**WORK TO COMPLETE:**
Copy each record below exactly, please, and leave its pictures out.
□ □ □ □
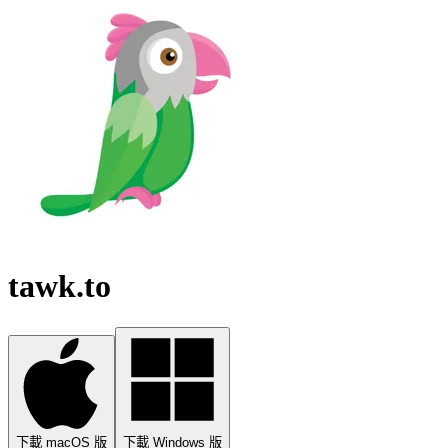
tawk.to
下載 macOS 版
下載 Windows 版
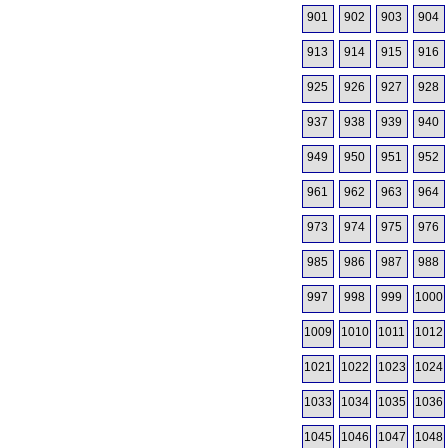
901
902
903
904
913
914
915
916
925
926
927
928
937
938
939
940
949
950
951
952
961
962
963
964
973
974
975
976
985
986
987
988
997
998
999
1000
1009
1010
1011
1012
1021
1022
1023
1024
1033
1034
1035
1036
1045
1046
1047
1048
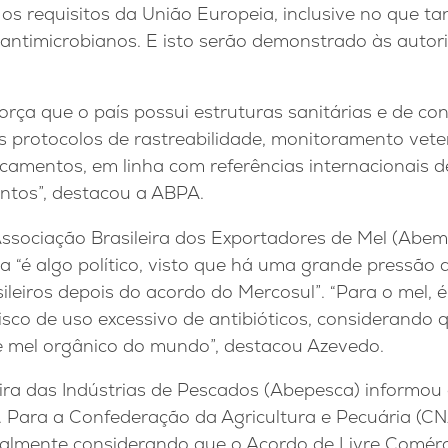
os requisitos da União Europeia, inclusive no que t
antimicrobianos. E isto serão demonstrado às autori
força que o país possui estruturas sanitárias e de co
s protocolos de rastreabilidade, monitoramento veter
camentos, em linha com referências internacionais d
ntos”, destacou a ABPA.
Associação Brasileira dos Exportadores de Mel (Abem
a “é algo político, visto que há uma grande pressão
ileiros depois do acordo do Mercosul”. “Para o mel, 
isco de uso excessivo de antibióticos, considerando q
de mel orgânico do mundo”, destacou Azevedo.
eira das Indústrias de Pescados (Abepesca) informou
 Para a Confederação da Agricultura e Pecuária (CN
palmente considerando que o Acordo de Livre Comérc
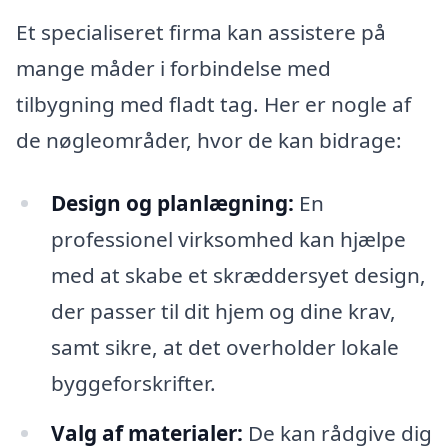
Et specialiseret firma kan assistere på
mange måder i forbindelse med
tilbygning med fladt tag. Her er nogle af
de nøgleområder, hvor de kan bidrage:
Design og planlægning:
En
professionel virksomhed kan hjælpe
med at skabe et skræddersyet design,
der passer til dit hjem og dine krav,
samt sikre, at det overholder lokale
byggeforskrifter.
Valg af materialer:
De kan rådgive dig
□ □ □ □
**COMPLETED TASK:**
tawk.to
下載 macOS 版
下載 Windows 版
901
902
903
904
913
914
915
916
925
926
927
928
937
938
939
940
949
950
951
952
961
962
963
964
973
974
975
976
985
986
987
988
997
998
999
1000
1009
1010
1011
1012
1021
1022
1023
1024
1033
1034
1035
1036
1045
1046
1047
1048
os requisitos da União Europeia, inclusive no que t
antimicrobianos. E isto serão demonstrado às autori
força que o país possui estruturas sanitárias e de co
s protocolos de rastreabilidade, monitoramento veter
camentos, em linha com referências internacionais d
ntos”, destacou a ABPA.
Associação Brasileira dos Exportadores de Mel (Abem
a “é algo político, visto que há uma grande pressão
ileiros depois do acordo do Mercosul”. “Para o mel, 
isco de uso excessivo de antibióticos, considerando q
de mel orgânico do mundo”, destacou Azevedo.
eira das Indústrias de Pescados (Abepesca) informou
 Para a Confederação da Agricultura e Pecuária (CN
palmente considerando que o Acordo de Livre Comérc
Et specialiseret firma kan assistere på
mange måder i forbindelse med
tilbygning med fladt tag. Her er nogle af
de nøgleområder, hvor de kan bidrage:
Design og planlægning:
En
professionel virksomhed kan hjælpe
med at skabe et skræddersyet design,
der passer til dit hjem og dine krav,
samt sikre, at det overholder lokale
byggeforskrifter.
Valg af materialer:
De kan rådgive dig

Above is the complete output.